**Task item:** The following data is to be repeated exactly, its pictures excluded.

--- Given entries Enclosed Below ---

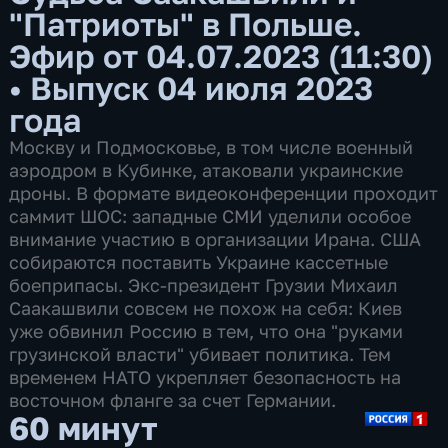
"Патриоты" в Польше.
Эфир от 04.07.2023 (11:30)
•
Выпуск 04 июля 2023
года
Москву и Подмосковье, в том числе военный
аэродром в Кубинке, атаковали украинские
дроны. В формате видеоконференции проходит
саммит ШОС: западные СМИ уделили особое
внимание участию в организации Ирана. США
собираются поставить Украине кассетные
боеприпасы. Экс-президент Грузии Михаил
Саакашвили совсем не похож на себя: Киев
уже обвинил Россию в тем, что она "руками
грузинской власти" убивает политика. Тем
временем НАТО укрепляет безопасность на
восточном фланге за счет Германии.
60 минут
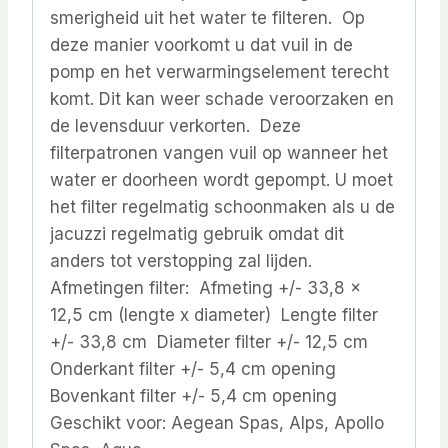
smerigheid uit het water te filteren. Op
deze manier voorkomt u dat vuil in de
pomp en het verwarmingselement terecht
komt. Dit kan weer schade veroorzaken en
de levensduur verkorten. Deze
filterpatronen vangen vuil op wanneer het
water er doorheen wordt gepompt. U moet
het filter regelmatig schoonmaken als u de
jacuzzi regelmatig gebruik omdat dit
anders tot verstopping zal lijden.
Afmetingen filter: Afmeting +/- 33,8 x
12,5 cm (lengte x diameter) Lengte filter
+/- 33,8 cm Diameter filter +/- 12,5 cm
Onderkant filter +/- 5,4 cm opening
Bovenkant filter +/- 5,4 cm opening
Geschikt voor: Aegean Spas, Alps, Apollo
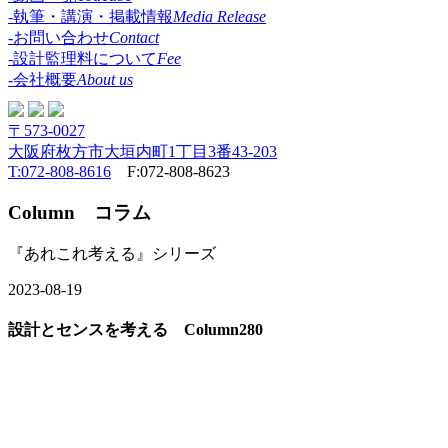
-執筆・講演・掲載情報
Media Release
-お問い合わせ
Contact
-設計監理料について
Fee
-会社概要
About us
〒573-0027
大阪府枚方市大垣内町1丁目3番43-203
T:072-808-8616
F:072-808-8623
Column
コラム
『あれこれ考える』シリーズ
2023-08-19
設計とセンスを考える Column280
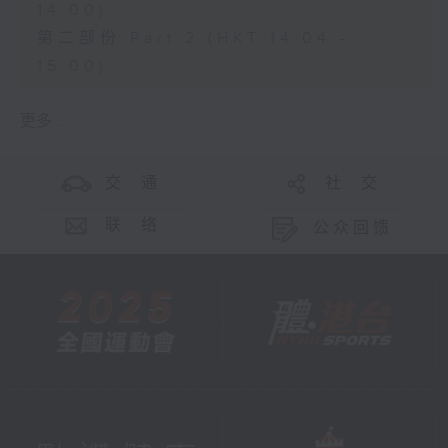
14:00)
第二部份 Part 2 (HKT 14:04 -
15:00)
更多 ...
交 通
社 交
联 络
公众回馈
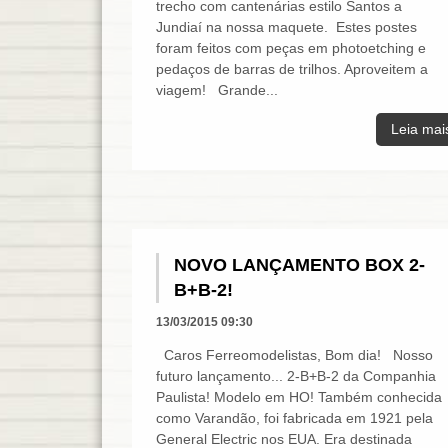
trecho com cantenárias estilo Santos a
Jundiaí na nossa maquete. Estes postes
foram feitos com peças em photoetching e
pedaços de barras de trilhos. Aproveitem a
viagem! Grande...
Leia mai
NOVO LANÇAMENTO BOX 2-
B+B-2!
13/03/2015 09:30
Caros Ferreomodelistas, Bom dia! Nosso
futuro lançamento... 2-B+B-2 da Companhia
Paulista! Modelo em HO! Também conhecida
como Varandão, foi fabricada em 1921 pela
General Electric nos EUA. Era destinada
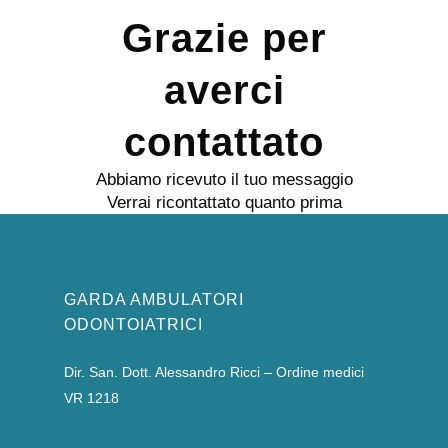
Grazie per
averci
contattato
Abbiamo ricevuto il tuo messaggio
Verrai ricontattato quanto prima
GARDA AMBULATORI
ODONTOIATRICI
Dir. San. Dott. Alessandro Ricci – Ordine medici
VR 1218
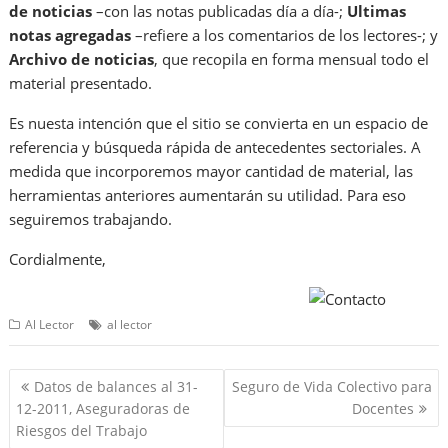
de noticias
–con las notas publicadas día a día-;
Ultimas
notas agregadas
–refiere a los comentarios de los lectores-; y
Archivo de noticias
, que recopila en forma mensual todo el
material presentado.
Es nuesta intención que el sitio se convierta en un espacio de
referencia y búsqueda rápida de antecedentes sectoriales. A
medida que incorporemos mayor cantidad de material, las
herramientas anteriores aumentarán su utilidad. Para eso
seguiremos trabajando.
Cordialmente,
Al Lector
al lector
Navegación
Datos de balances al 31-
Seguro de Vida Colectivo para
de
12-2011, Aseguradoras de
Docentes
entradas
Riesgos del Trabajo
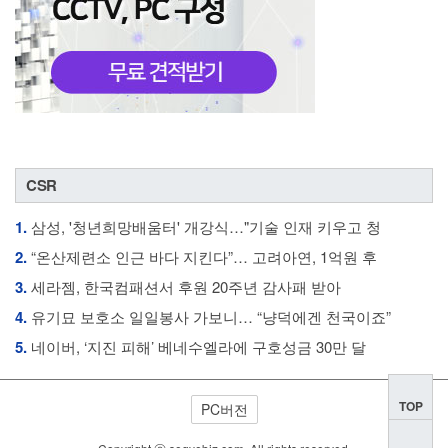
CSR
1.
삼성, '청년희망배움터' 개강식…"기술 인재 키우고 청
2.
“온산제련소 인근 바다 지킨다”… 고려아연, 1억원 후
3.
세라젬, 한국컴패션서 후원 20주년 감사패 받아
4.
유기묘 보호소 일일봉사 가보니… “냥덕에겐 천국이죠”
5.
네이버, ‘지진 피해’ 베네수엘라에 구호성금 30만 달
TOP
PC버전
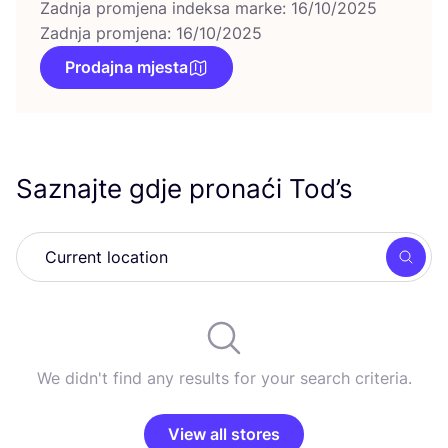
Zadnja promjena indeksa marke: 16/10/2025
Zadnja promjena: 16/10/2025
Prodajna mjesta
Saznajte gdje pronaći Tod’s
Searc
We didn't find any results for your search criteria.
View all stores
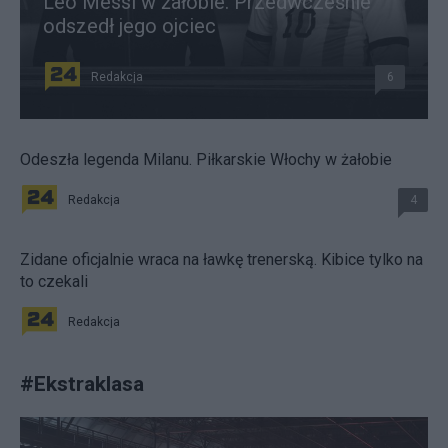
Leo Messi w żałobie. Przedwcześnie
odszedł jego ojciec
Redakcja
6
Odeszła legenda Milanu. Piłkarskie Włochy w żałobie
Redakcja
4
Zidane oficjalnie wraca na ławkę trenerską. Kibice tylko na
to czekali
Redakcja
#
Ekstraklasa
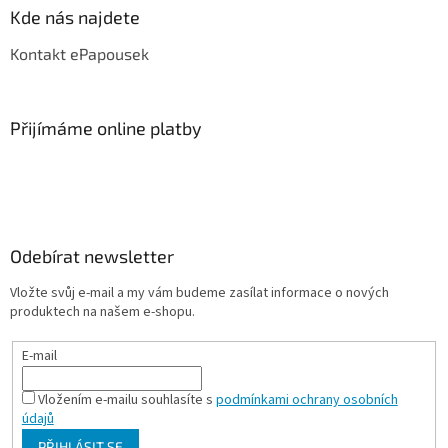
Kde nás najdete
Kontakt ePapousek
Přijímáme online platby
Odebírat newsletter
Vložte svůj e-mail a my vám budeme zasílat informace o nových
produktech na našem e-shopu.
E-mail
Vložením e-mailu souhlasíte s
podmínkami ochrany osobních
údajů
PŘIHLÁSIT SE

--- End of Enclosed Given entries ---

**Exercise result:**
"Патриоты" в Польше.
Эфир от 04.07.2023 (11:30)
•
Выпуск 04 июля 2023
года
Москву и Подмосковье, в том числе военный
аэродром в Кубинке, атаковали украинские
дроны. В формате видеоконференции проходит
саммит ШОС: западные СМИ уделили особое
внимание участию в организации Ирана. США
собираются поставить Украине кассетные
боеприпасы. Экс-президент Грузии Михаил
Саакашвили совсем не похож на себя: Киев
уже обвинил Россию в тем, что она "руками
грузинской власти" убивает политика. Тем
временем НАТО укрепляет безопасность на
восточном фланге за счет Германии.
60 минут
smerigheid uit het water te filteren. Op
deze manier voorkomt u dat vuil in de
pomp en het verwarmingselement terecht
komt. Dit kan weer schade veroorzaken en
de levensduur verkorten. Deze
filterpatronen vangen vuil op wanneer het
water er doorheen wordt gepompt. U moet
het filter regelmatig schoonmaken als u de
jacuzzi regelmatig gebruik omdat dit
anders tot verstopping zal lijden.
Afmetingen filter: Afmeting +/- 33,8 x
12,5 cm (lengte x diameter) Lengte filter
+/- 33,8 cm Diameter filter +/- 12,5 cm
Onderkant filter +/- 5,4 cm opening
Bovenkant filter +/- 5,4 cm opening
Geschikt voor: Aegean Spas, Alps, Apollo
-執筆・講演・掲載情報
Media Release
-お問い合わせ
Contact
-設計監理料について
Fee
-会社概要
About us
〒573-0027
大阪府枚方市大垣内町1丁目3番43-203
T:072-808-8616
F:072-808-8623
Column
コラム
『あれこれ考える』シリーズ
2023-08-19
設計とセンスを考える Column280
14:00)
第二部份 Part 2 (HKT 14:04 -
15:00)
更多 ...
交 通
社 交
联 络
公众回馈
trecho com cantenárias estilo Santos a
Jundiaí na nossa maquete. Estes postes
foram feitos com peças em photoetching e
pedaços de barras de trilhos. Aproveitem a
viagem! Grande...
Leia mai
NOVO LANÇAMENTO BOX 2-
B+B-2!
13/03/2015 09:30
Caros Ferreomodelistas, Bom dia! Nosso
futuro lançamento... 2-B+B-2 da Companhia
Paulista! Modelo em HO! Também conhecida
como Varandão, foi fabricada em 1921 pela
General Electric nos EUA. Era destinada
Grazie per
averci
contattato
Abbiamo ricevuto il tuo messaggio
Verrai ricontattato quanto prima
GARDA AMBULATORI
ODONTOIATRICI
Dir. San. Dott. Alessandro Ricci – Ordine medici
VR 1218
de noticias
–con las notas publicadas día a día-;
Ultimas
notas agregadas
–refiere a los comentarios de los lectores-; y
Archivo de noticias
, que recopila en forma mensual todo el
material presentado.
Es nuesta intención que el sitio se convierta en un espacio de
referencia y búsqueda rápida de antecedentes sectoriales. A
medida que incorporemos mayor cantidad de material, las
herramientas anteriores aumentarán su utilidad. Para eso
seguiremos trabajando.
Cordialmente,
Al Lector
al lector
Navegación
Datos de balances al 31-
Seguro de Vida Colectivo para
de
12-2011, Aseguradoras de
Docentes
entradas
Riesgos del Trabajo
CSR
1.
삼성, '청년희망배움터' 개강식…"기술 인재 키우고 청
2.
“온산제련소 인근 바다 지킨다”… 고려아연, 1억원 후
3.
세라젬, 한국컴패션서 후원 20주년 감사패 받아
4.
유기묘 보호소 일일봉사 가보니… “냥덕에겐 천국이죠”
5.
네이버, ‘지진 피해’ 베네수엘라에 구호성금 30만 달
TOP
PC버전
Zadnja promjena indeksa marke: 16/10/2025
Zadnja promjena: 16/10/2025
Prodajna mjesta
Saznajte gdje pronaći Tod’s
Searc
We didn't find any results for your search criteria.
View all stores
Leo Messi w żałobie. Przedwcześnie
odszedł jego ojciec
Redakcja
6
Odeszła legenda Milanu. Piłkarskie Włochy w żałobie
Redakcja
4
Zidane oficjalnie wraca na ławkę trenerską. Kibice tylko na
to czekali
Redakcja
#
Ekstraklasa
Kde nás najdete
Kontakt ePapousek
Přijímáme online platby
Odebírat newsletter
Vložte svůj e-mail a my vám budeme zasílat informace o nových
produktech na našem e-shopu.
E-mail
Vložením e-mailu souhlasíte s
podmínkami ochrany osobních
údajů
PŘIHLÁSIT SE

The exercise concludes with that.